L’anarchisme par la chanson

Le jeudi 4 mai 1989.

Le 17 avril 1989, Eugène Bizeau est décédé. Il allait avoir 106 ans. Son âge avancé en faisait désormais. une sorte de « mémoire vivante » d’une période particulièrement riche et significative de l’histoire du mouvement anarchiste et ouvrier français. Avec sa mort, c’est un peu donc comme si un dernier pan d’un monde révolu s’en allait à jamais. Mais surtout, avec lui disparaît l’un des derniers représentants de la chanson sociale et révolutionnaire du début du siècle ; chanson qu’il sut alimenter et enrichir de son talent.

Militant libertaire et antimilitariste convaincu, toute sa production littéraire de « vigneron poète » porte la marque de ses convictions. Bizeau a été, sans conteste, un de ceux qui — au même titre qu’un Gaston Couté, qu’un Charles d’Avray, ou bien que les poètes et chansonniers révolutionnaires de la Muse rouge — surent allier production artistique et engagement militant, sans jamais se résigner à renoncer ou bien à amoindrir l’un comme l’autre.

Le poète-vigneron

Bizeau naquit le 29 mai 1883 à Veretz d’une famille paysanne républicaine et socialiste de Touraine [1]. Ses parents n’étant pas bien riches, le jeune Bizeau dut arrêter ses études au certificat d’étude. À 13 ans, il commence ainsi sa vie professionnelle comme journalier agricole, avant d’apprendre le métier de vigneron, métier qu’il exercera pratiquement toute sa vie.

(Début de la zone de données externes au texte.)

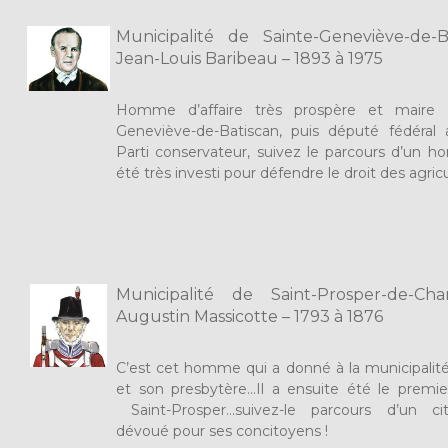
Municipalité de Sainte-Geneviève-de-B
Jean-Louis Baribeau – 1893 à 1975
Homme d’affaire très prospère et maire 
Geneviève-de-Batiscan, puis député fédéral
Parti conservateur, suivez le parcours d’un 
été très investi pour défendre le droit des agricu
Municipalité de Saint-Prosper-de-Ch
Augustin Massicotte – 1793 à 1876
C’est cet homme qui a donné à la municipalité
et son presbytère…Il a ensuite été le premi
Saint-Prosper…suivez-le parcours d’un ci
dévoué pour ses concitoyens !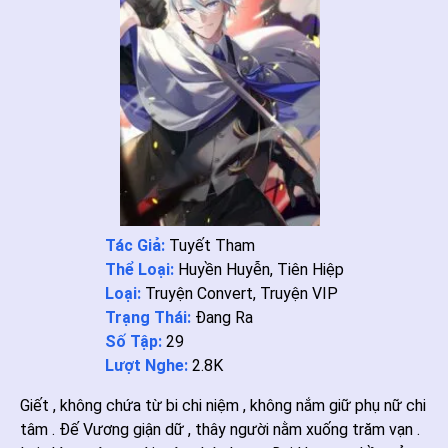
Tác Giả:
Tuyết Tham
Thể Loại:
Huyền Huyễn
,
Tiên Hiệp
Loại:
Truyện Convert
,
Truyện VIP
Trạng Thái:
Đang Ra
Số Tập:
29
Lượt Nghe:
2.8K
Giết , không chứa từ bi chi niệm , không nắm giữ phụ nữ chi
tâm . Đế Vương giận dữ , thây người nằm xuống trăm vạn .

Autodidacte, il découvre dans le foyer familial à la fois les ouvrages de Proudhon et les chansons de Béranger et de Dupont. Très vite attiré par les idées libertaires, il s’abonne à 14 ans au Libertaire de Sébastien Faure et au Père Peinard d’Émile Pouget [2].

Ses premiers poèmes seront pourtant publiés dans une feuille peu « orthodoxe », et qui ne ces-sera de créer scandale dans le mouvement libertaire, L’Anarchie, le journal que Libertad avait créé à Paris en 1905. Bizeau a à cette époque un peu plus de 20 ans, mais sa voie commence à être tracée et, en 1910, il se lie avec les chansonniers de la Muse rouge qui vont l’inciter à écrire ses premières chansons.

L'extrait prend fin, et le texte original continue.